I am looking for optimal storage engine(KV) which can store operational telemetr...

DocSavage · on April 20, 2023

If you don't need range scans, have you looked at WiscKey approaches? https://www.usenix.org/system/files/conference/fast16/fast16...

There are a number of implementations including Badger (used in dgraph) and a variant that's "RocksDB for large-value use cases" (https://rocksdb.org/blog/2021/05/26/integrated-blob-db.html)

howerj · on April 20, 2023

You could store it in a hash and flush it to disk using something like https://en.wikipedia.org/wiki/Cdb_(software), there are a few variants and implementations that might do what you want.

liketochill · on April 20, 2023

Victoria metrics can store data at local node and forward to central when network is functioning

bbss · on April 20, 2023

Might want to look at LMDB (https://en.wikipedia.org/wiki/Lightning_Memory-Mapped_Databa...)

dboreham · on April 20, 2023

Also WiredTiger https://source.wiredtiger.com/11.1.0/index.html

seedless-sensat · on April 20, 2023

Deletes (tombstones) shouldn't really get in your way if you don't need them. Similarly, range scans just come for free from SSTables being sorted. Archiving RocksDB SSTable files can be a decent strategy.

One thing to pay attention to is if your telemetry data is indexed by timestamp (i.e. you're writing to the keyspace in order), the compaction of immutable SSTables layers could be wasteful? Although, the author's nice example of non-overlapping SSTables key ranges suggests there may be minimal write amplification here too.

winrid · on April 20, 2023

Pipe it to a write-ahead file on the source host, and read it back and store an offset for reading when you commit.

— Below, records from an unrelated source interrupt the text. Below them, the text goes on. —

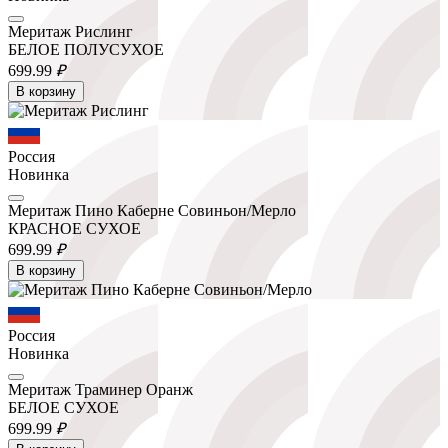
Меритаж Рислинг
БЕЛОЕ ПОЛУСУХОЕ
699.
99
₽
В корзину
Россия
Новинка
Меритаж Пино Каберне Совиньон/Мерло
КРАСНОЕ СУХОЕ
699.
99
₽
В корзину
Россия
Новинка
Меритаж Траминер Оранж
БЕЛОЕ СУХОЕ
699.
99
₽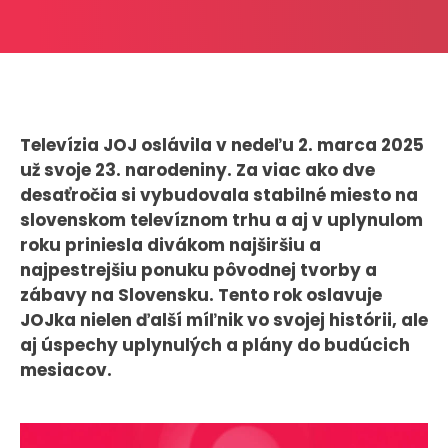
CASE STUDIES
O NÁS
Tím
Televízia JOJ oslávila v nedeľu 2. marca 2025
Kariéra
už svoje 23. narodeniny. Za viac ako dve
desaťročia si vybudovala stabilné miesto na
PRESS
slovenskom televíznom trhu a aj v uplynulom
roku priniesla divákom najširšiu a
Tlačové správy
najpestrejšiu ponuku pôvodnej tvorby a
B2B Rozhovory
zábavy na Slovensku. Tento rok oslavuje
JOJka nielen ďalší míľnik vo svojej histórii, ale
VEREJNÉ VYSIELANIE MS 2026
aj úspechy uplynulých a plány do budúcich
mesiacov.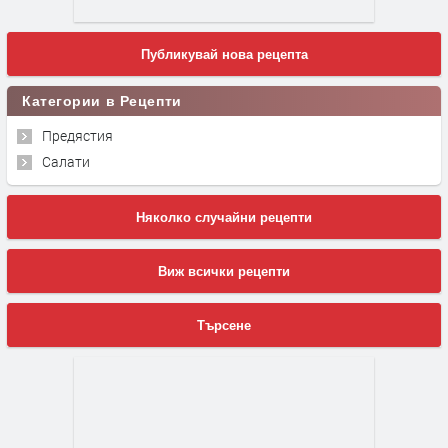
Публикувай нова рецепта
Категории в Рецепти
Предястия
Салати
Няколко случайни рецепти
Виж всички рецепти
Търсене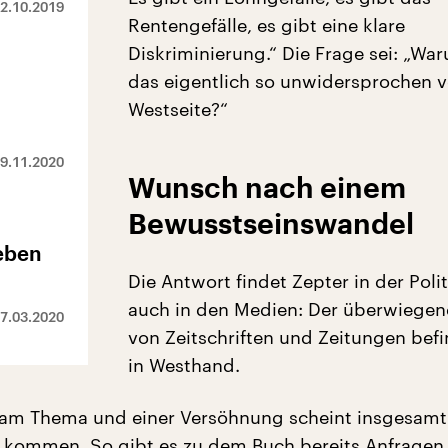
2.10.2019
Rentengefälle, es gibt eine klare
Diskriminierung.“ Die Frage sei: „Wa
das eigentlich so unwidersprochen 
Westseite?“
9.11.2020
Wunsch nach einem
Bewusstseinswandel
eben
Die Antwort findet Zepter in der Polit
auch in den Medien: Der überwiegend
7.03.2020
von Zeitschriften und Zeitungen befi
in Westhand.
 am Thema und einer Versöhnung scheint insgesamt
kommen. So gibt es zu dem Buch bereits Anfragen 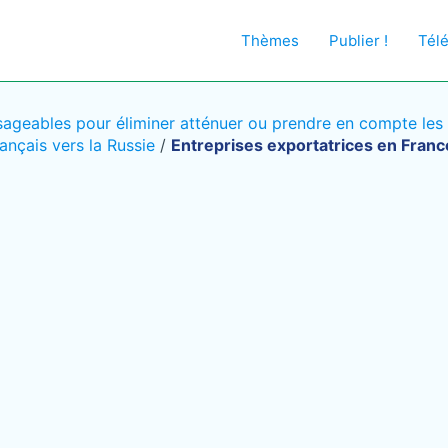
Thèmes
Publier !
Tél
sageables pour éliminer atténuer ou prendre en compte les co
ançais vers la Russie
/
Entreprises exportatrices en Franc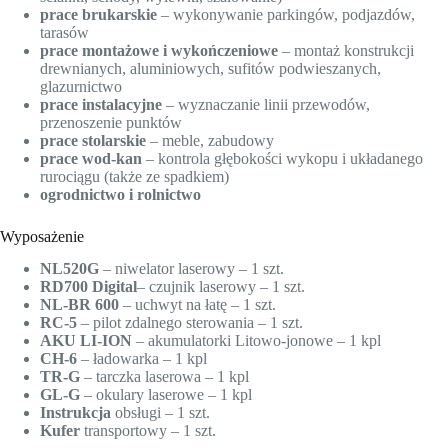
prace brukarskie
– wykonywanie parkingów, podjazdów,
tarasów
prace montażowe i wykończeniowe
– montaż konstrukcji
drewnianych, aluminiowych, sufitów podwieszanych,
glazurnictwo
prace instalacyjne
– wyznaczanie linii przewodów,
przenoszenie punktów
prace stolarskie
– meble, zabudowy
prace wod-kan
– kontrola głębokości wykopu i układanego
rurociągu (także ze spadkiem)
ogrodnictwo i rolnictwo
Wyposażenie
NL520G
– niwelator laserowy – 1 szt.
RD700
Digital
– czujnik laserowy – 1 szt.
NL-BR
600
– uchwyt na łatę – 1 szt.
RC-5
– pilot zdalnego sterowania – 1 szt.
AKU LI-ION
– akumulatorki Litowo-jonowe – 1 kpl
CH-6
– ładowarka – 1 kpl
TR-G
– tarczka laserowa – 1 kpl
GL-G
– okulary laserowe – 1 kpl
Instrukcja
obsługi – 1 szt.
Kufer
transportowy – 1 szt.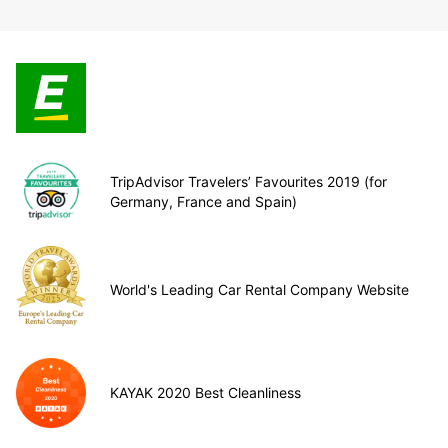
TripAdvisor Travelers’ Favourites 2019 (for
Germany, France and Spain)
World's Leading Car Rental Company Website
KAYAK 2020 Best Cleanliness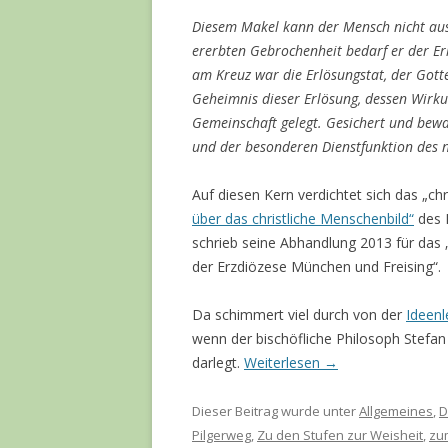
Diesem Makel kann der Mensch nicht aus 
ererbten Gebrochenheit bedarf er der Er
am Kreuz war die Erlösungstat, der Gott
Geheimnis dieser Erlösung, dessen Wirkun
Gemeinschaft gelegt. Gesichert und bewa
und der besonderen Dienstfunktion des n
Auf diesen Kern verdichtet sich das „c
über das christliche Menschenbild“
des 
schrieb seine Abhandlung 2013 für das „
der Erzdiözese München und Freising“.
Da schimmert viel durch von der
Ideenl
wenn der bischöfliche Philosoph Stefan
darlegt.
Weiterlesen
→
Dieser Beitrag wurde unter
Allgemeines
,
D
Pilgerweg
,
Zu den Stufen zur Weisheit
,
zu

That will be a very optimal solution.

But really, I would benchmark sqlite first...

dkarpas · on April 21, 2023

Speedb is a great option Please check us out and join the most active RocksDB community - https://discord.gg/5fVUUtM2cG You can share your logs there or send them directly to us for analysis Contact me if you have any questions - dan@speedb.io

didgetmaster · on April 20, 2023

I am building my own KV store (www.Didgets.com) that can store 10 million KV pairs in about 4 seconds (using my Ryzen 5950X machine). Those pairs take up about 300MB of disk space and have about the same memory footprint when loaded. The values have a variety of data types (strings, integers, doubles, datetime, etc.) The software is still in beta but is available for free download.

dikei · on April 20, 2023

I think Rocksdb would be a good choice, you really can't beat a LSM design for write-heavy workload. Depending on how the mem-table is implemented, they can write at practically RAM-speed. And although you might think that you don't need range scans now, it's a very useful for any kind of time series data.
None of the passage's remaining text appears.